What this task involves >>
Pick each line containing "unserer" out of the records.

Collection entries
-=-=-
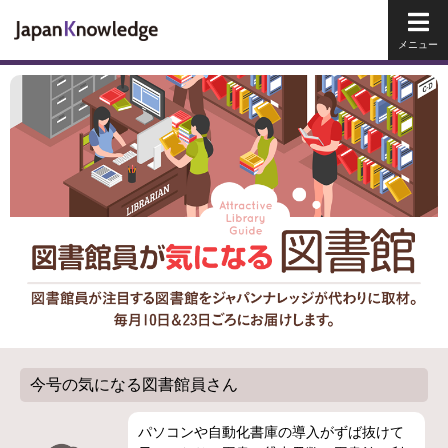
メイ
今号の気になる図書館員さん
パソコンや自動化書庫の導入がずば抜けて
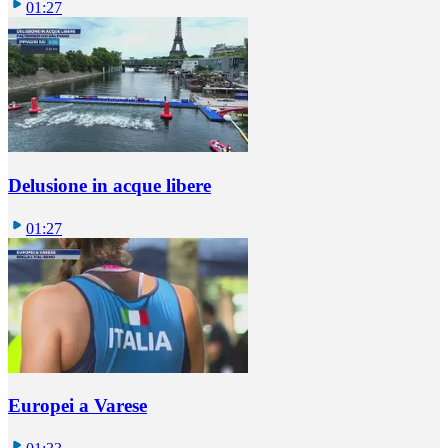
01:27
Delusione in acque libere
01:27
Europei a Varese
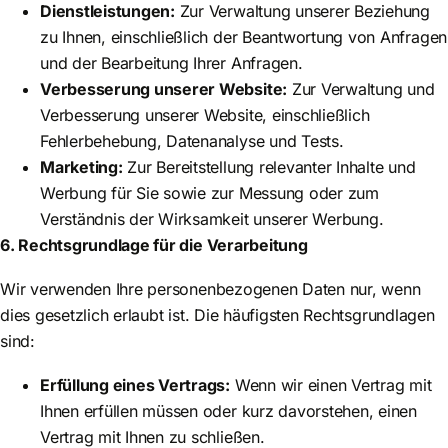
Dienstleistungen:
Zur Verwaltung unserer Beziehung
zu Ihnen, einschließlich der Beantwortung von Anfragen
und der Bearbeitung Ihrer Anfragen.
Verbesserung unserer Website:
Zur Verwaltung und
Verbesserung unserer Website, einschließlich
Fehlerbehebung, Datenanalyse und Tests.
Marketing:
Zur Bereitstellung relevanter Inhalte und
Werbung für Sie sowie zur Messung oder zum
Verständnis der Wirksamkeit unserer Werbung.
6. Rechtsgrundlage für die Verarbeitung
Wir verwenden Ihre personenbezogenen Daten nur, wenn
dies gesetzlich erlaubt ist. Die häufigsten Rechtsgrundlagen
sind:
Erfüllung eines Vertrags:
Wenn wir einen Vertrag mit
Ihnen erfüllen müssen oder kurz davorstehen, einen
Vertrag mit Ihnen zu schließen.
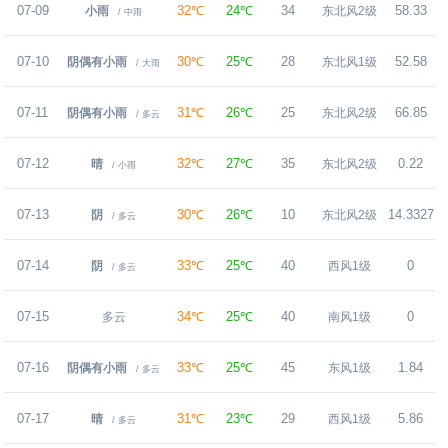
07-09
32℃
24℃
34
58.33
小雨
东北风2级
/ 中雨
07-10
30℃
25℃
28
52.58
阴偶有小雨
东北风1级
/ 大雨
07-11
31℃
26℃
25
66.85
阴偶有小雨
东北风2级
/ 多云
07-12
32℃
27℃
35
0.22
晴
东北风2级
/ 小雨
07-13
30℃
26℃
10
14.3327
阴
东北风2级
/ 多云
07-14
33℃
25℃
40
0
阴
西风1级
/ 多云
07-15
34℃
25℃
40
0
多云
南风1级
07-16
33℃
25℃
45
1.84
阴偶有小雨
东风1级
/ 多云
07-17
31℃
23℃
29
5.86
晴
西风1级
/ 多云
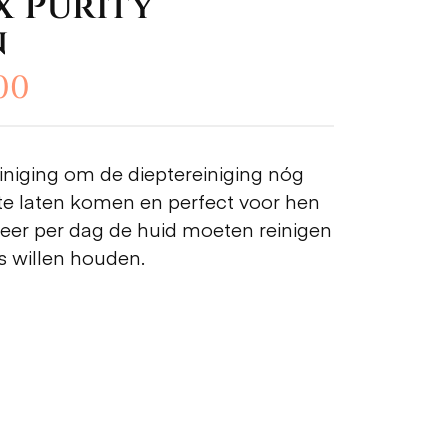
 Purity
n
.00
einiging om de dieptereiniging nóg
t te laten komen en perfect voor hen
keer per dag de huid moeten reinigen
s willen houden.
-=-=-
Response area >>
Zur Verwaltung unserer Beziehung
Verbesserung unserer Website:
Verbesserung unserer Website, einschließlich
Verständnis der Wirksamkeit unserer Werbung.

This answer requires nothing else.